In April 2014, Rio Tinto brought a lawsuit against BSGR and Vale under RICO (the "Lawsuit"), where it accused Vale of passing confidential information to BSGR that influenced the Guinea government's decision to rescind Rio Tinto's concession rights in Simandou. A former minister of mines, Mahmoud Thiam was named in the lawsuit and accused of taking a bribe from BSGR. Mr Thiam and his banks provided certain documents in the Lawsuit in response to a discovery order.

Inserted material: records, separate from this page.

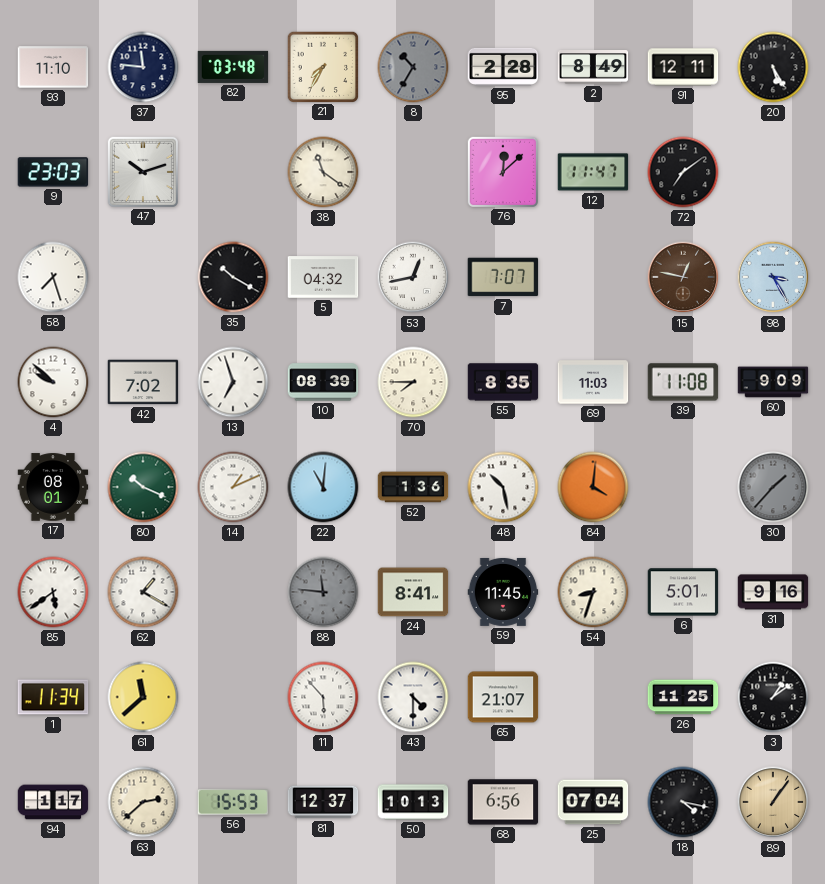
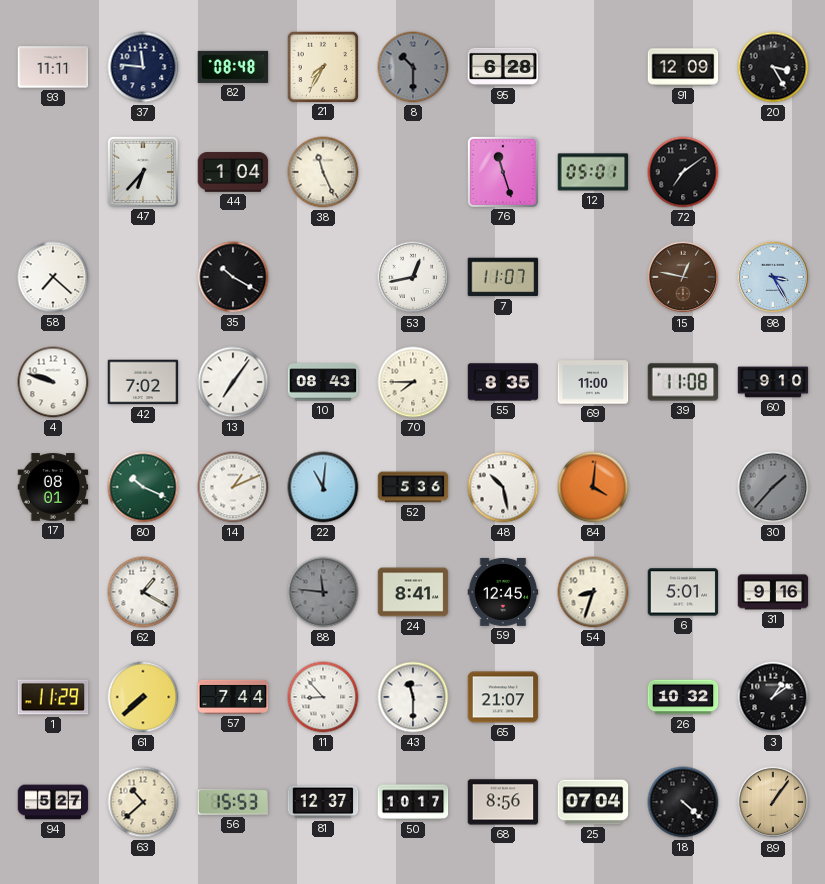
93: 11:10 -> 11:11
82: 03:48 -> 08:48
8: 10:35 -> 10:30
95: 2:28 -> 6:28
2: 8:49 -> none
91: 12:11 -> 12:09
20: 5:25 -> 3:25
9: 23:03 -> none
47: 10:12 -> 6:37
44: none -> 1:04
38: 11:21 -> 11:26
76: 12:08 -> 11:27
12: 11:47 -> 05:01
58: 7:27 -> 7:22
5: 04:32 -> none
7: 7:07 -> 11:07
4: 9:52 -> 9:48
13: 6:57 -> 7:06
10: 08:39 -> 08:43
69: 11:03 -> 11:00
60: 9:09 -> 9:10
52: 1:36 -> 5:36
85: 5:39 -> none
59: 11:45 -> 12:45
1: 11:34 -> 11:29
61: 11:38 -> 7:38
57: none -> 7:44
11: 5:53 -> 8:53
43: 4:30 -> 11:30
26: 11:25 -> 10:32
94: 1:17 -> 5:27
63: 2:38 -> 10:38
50: 10:13 -> 10:17
68: 6:56 -> 8:56
18: 4:17 -> 4:22
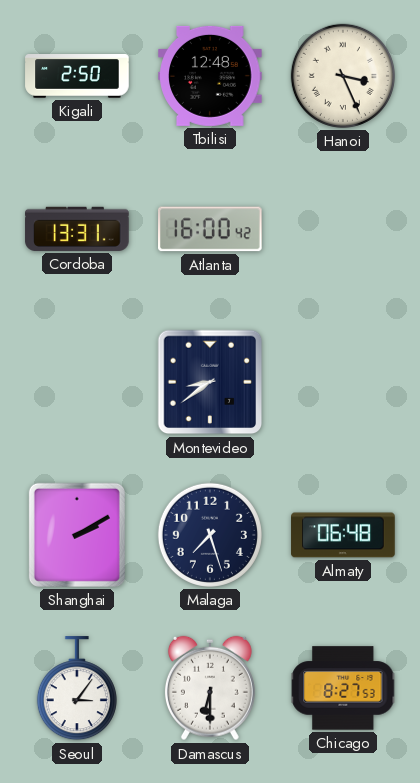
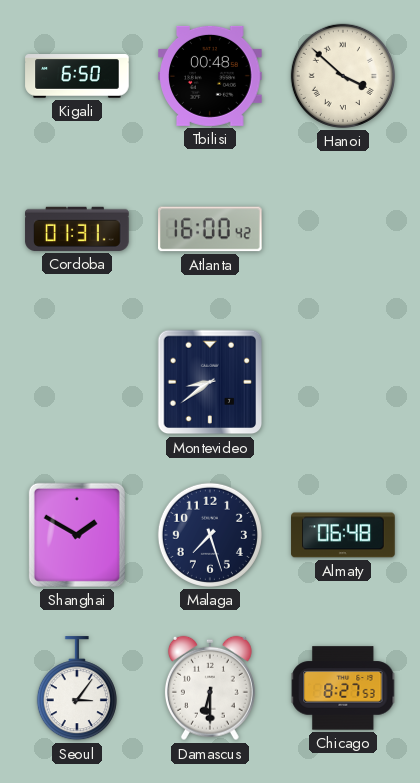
Kigali: 2:50 -> 6:50
Tbilisi: 12:48 -> 00:48
Hanoi: 3:26 -> 3:52
Cordoba: 13:31 -> 01:31
Shanghai: 2:10 -> 1:50
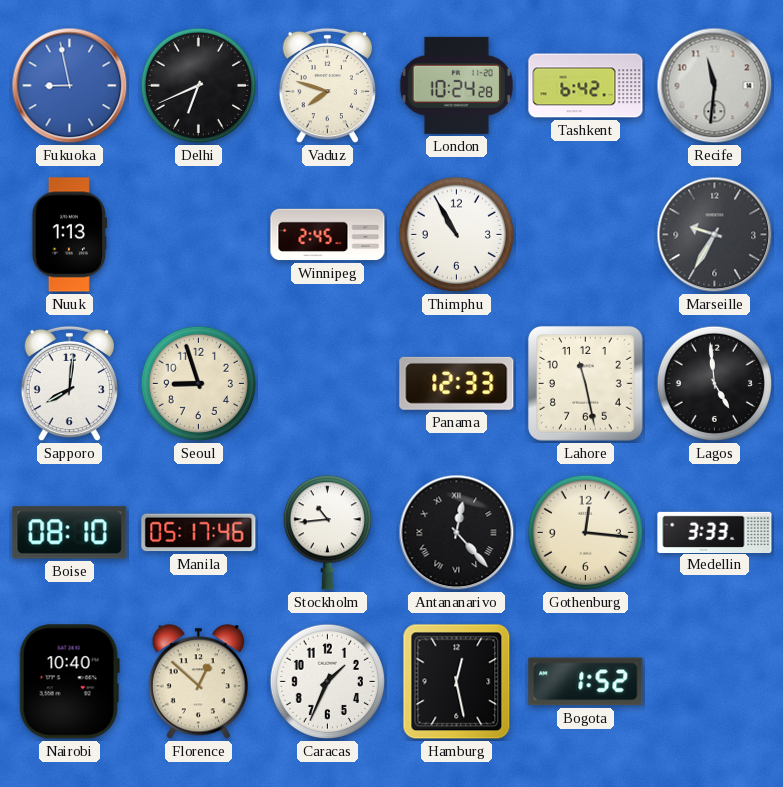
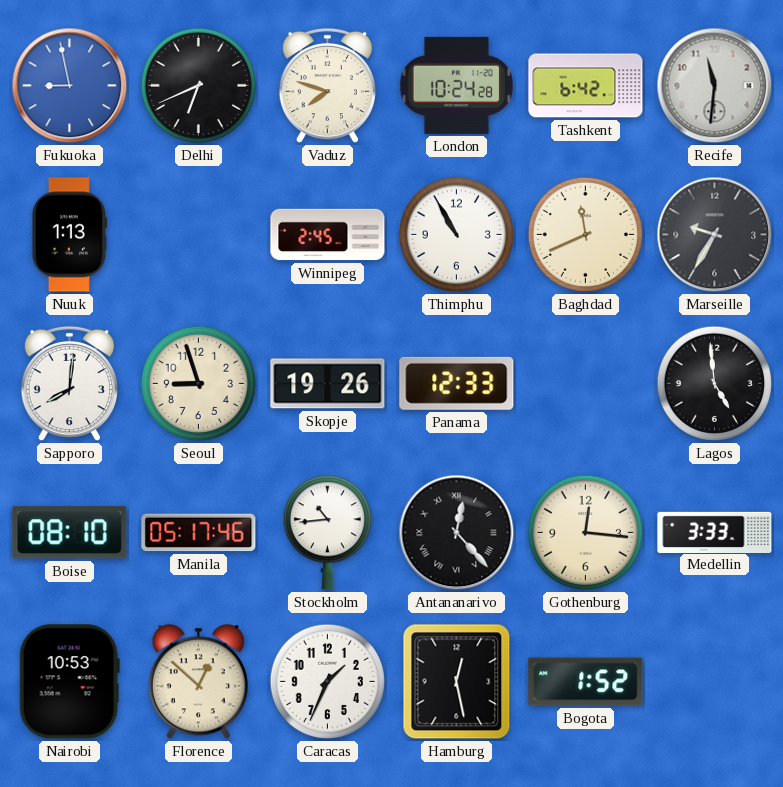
Baghdad: none -> 11:41
Skopje: none -> 19:26
Lahore: 11:28 -> none
Nairobi: 10:40 -> 10:53
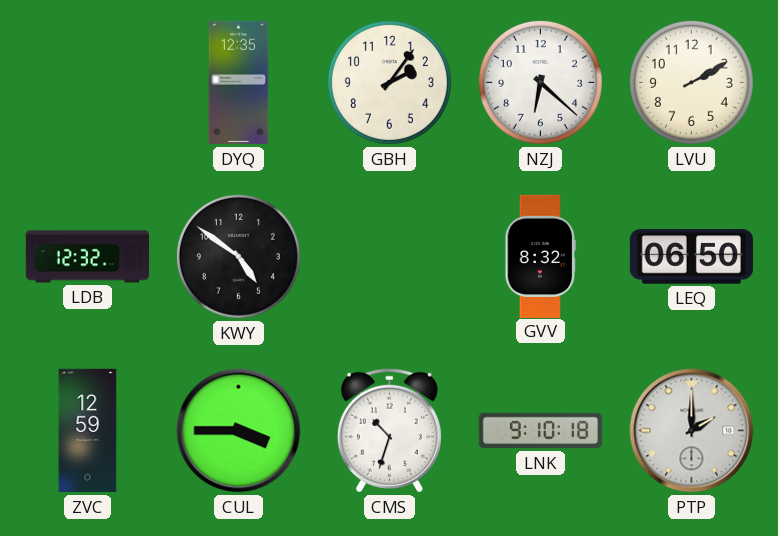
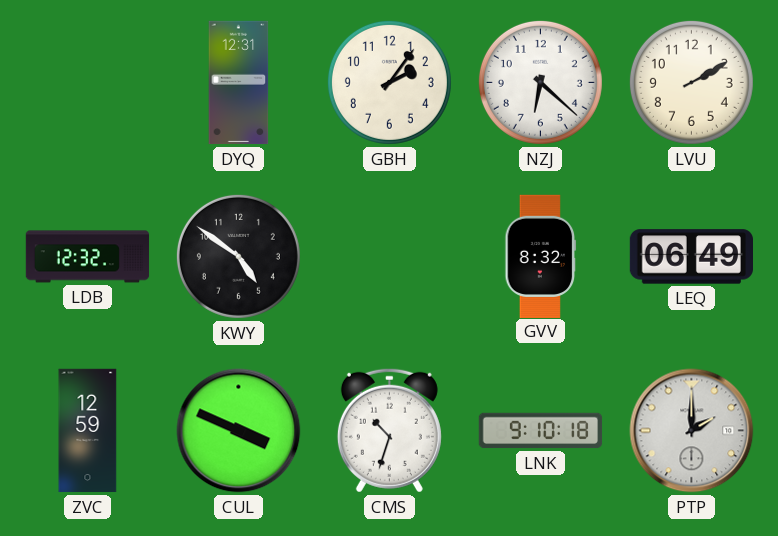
DYQ: 12:35 -> 12:31
LEQ: 06:50 -> 06:49
CUL: 3:45 -> 3:49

The SDNY found the Lawsuit to be time barred, and dismissed Rio Tinto's claims. The documents produced in the Lawsuit were however kept under a protective order ("Protective Order") under agreement of the parties.

LCIA arbitration

Also in April 2014, Vale commenced an LCIA arbitration against BSGR (the "Arbitration") under its JV agreement with BSGR, accusing it of fraudulent misrepresentation and claiming damages to the tune of $1.1 billion. Rio Tinto was not a party to the Arbitration.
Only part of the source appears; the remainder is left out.